The UK Supreme Court made a historic decision in Standish v. Standish this week (2 July 2025). It ruled that an multi million asset transfer from ex-banker Clive Standish to his ex-wife Anna is not marital property. This decision makes it much clearer how courts split and define wealth in divorce disputes.
The case
In 2017, Clive Standish, who used to be the CFO at UBS, sent Anna about £77.8 million. The money was meant to go into offshore trusts to benefit their two children and avoid UK inheritance tax because Anna is not a UK citizen. But when the marriage ended in 2020, the money was still just in Anna’s name, which led to a lot of legal trouble.
In 2022, High Court Judge gave Anna £45 million from the couple’s £132 million inheritance, saying that the assets that had been moved were part of the marriage. But the Court of Appeal changed that award to £25 million, saying that most of the money was earned before the marriage and that the transfer did not make it shared property.
The Supreme Court’s Decision
The Supreme Court agreed with the £25 million award decision. The idea of “matrimonialisation” was at the heart of the decision. This means that property that is not part of a marriage (such gifts, inheritance, or assets that were owned before the marriage) might become part of the marriage only if it is considered to be so by the couple. The Supreme Court decided that the Standishes never thought of the £77.8 million as family property. They clearly kept it separate for their kids and for tax reasons.

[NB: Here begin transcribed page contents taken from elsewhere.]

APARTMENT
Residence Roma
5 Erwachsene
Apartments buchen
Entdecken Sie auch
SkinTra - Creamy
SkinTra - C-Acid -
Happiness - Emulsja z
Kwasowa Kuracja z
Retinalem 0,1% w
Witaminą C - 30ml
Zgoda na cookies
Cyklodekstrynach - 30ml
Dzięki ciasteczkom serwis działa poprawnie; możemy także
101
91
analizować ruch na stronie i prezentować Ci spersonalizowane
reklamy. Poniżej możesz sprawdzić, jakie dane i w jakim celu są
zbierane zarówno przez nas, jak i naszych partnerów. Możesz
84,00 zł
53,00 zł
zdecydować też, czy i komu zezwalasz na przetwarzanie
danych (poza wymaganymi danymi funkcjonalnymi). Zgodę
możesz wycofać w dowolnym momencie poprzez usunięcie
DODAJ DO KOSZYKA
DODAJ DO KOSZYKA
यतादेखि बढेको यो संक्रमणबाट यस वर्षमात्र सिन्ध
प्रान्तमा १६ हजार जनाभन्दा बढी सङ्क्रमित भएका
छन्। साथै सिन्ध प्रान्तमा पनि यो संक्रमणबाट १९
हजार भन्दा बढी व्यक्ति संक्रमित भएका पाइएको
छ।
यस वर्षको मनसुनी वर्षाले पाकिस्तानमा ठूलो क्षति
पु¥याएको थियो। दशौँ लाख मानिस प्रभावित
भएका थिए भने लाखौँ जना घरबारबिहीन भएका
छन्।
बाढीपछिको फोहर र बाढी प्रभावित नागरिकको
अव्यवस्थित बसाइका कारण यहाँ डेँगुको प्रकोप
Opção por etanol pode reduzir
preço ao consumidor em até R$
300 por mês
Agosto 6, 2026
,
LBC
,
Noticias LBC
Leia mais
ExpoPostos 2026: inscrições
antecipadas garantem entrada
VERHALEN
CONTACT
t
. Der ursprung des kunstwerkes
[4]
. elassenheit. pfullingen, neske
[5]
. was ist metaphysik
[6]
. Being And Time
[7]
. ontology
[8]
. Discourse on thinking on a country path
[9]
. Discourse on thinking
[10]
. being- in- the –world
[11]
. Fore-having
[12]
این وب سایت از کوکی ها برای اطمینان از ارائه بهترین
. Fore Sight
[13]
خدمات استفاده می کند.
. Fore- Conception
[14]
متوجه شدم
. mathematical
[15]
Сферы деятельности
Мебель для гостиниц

Lord Burrows and Lord Stephens said that just moving money between spouses for tax planning doesn’t mean they are sharing it, unless they utilise it as a family or are both involved in finances.
What this means in real life
The decision gives clear direction for divorce lawyers and their clients. Non-marital property is to be ringfenced and excluded from the marital pot unless it is obviously shared or to the extent that it is necessary to meet needs. Gifts, inheritances, or wealth that you had before you got married will not be divided by the court unless they were/are used by the couple in the marriage or to the extent that it is necessary to meet needs.
Intent and use will be looked at. How were these assets used, were they kept for personal or shared use? In Standish v Standish this was very clear.
Prenuptial and postnuptial agreements are going to be become ever more important. These kinds of agreements can be called upon to establish limits on how assets might be shared and a couples intentions.
Dividing wealth has always been a difficult conversation for divorcing couples. Standish v. Standish clears up some of this by setting a precedent that having an asset in both names doesn’t mean it’s marital. However without significant changes to the law, each case will still need specialist legal advice to unpick the mix of facts and intentions.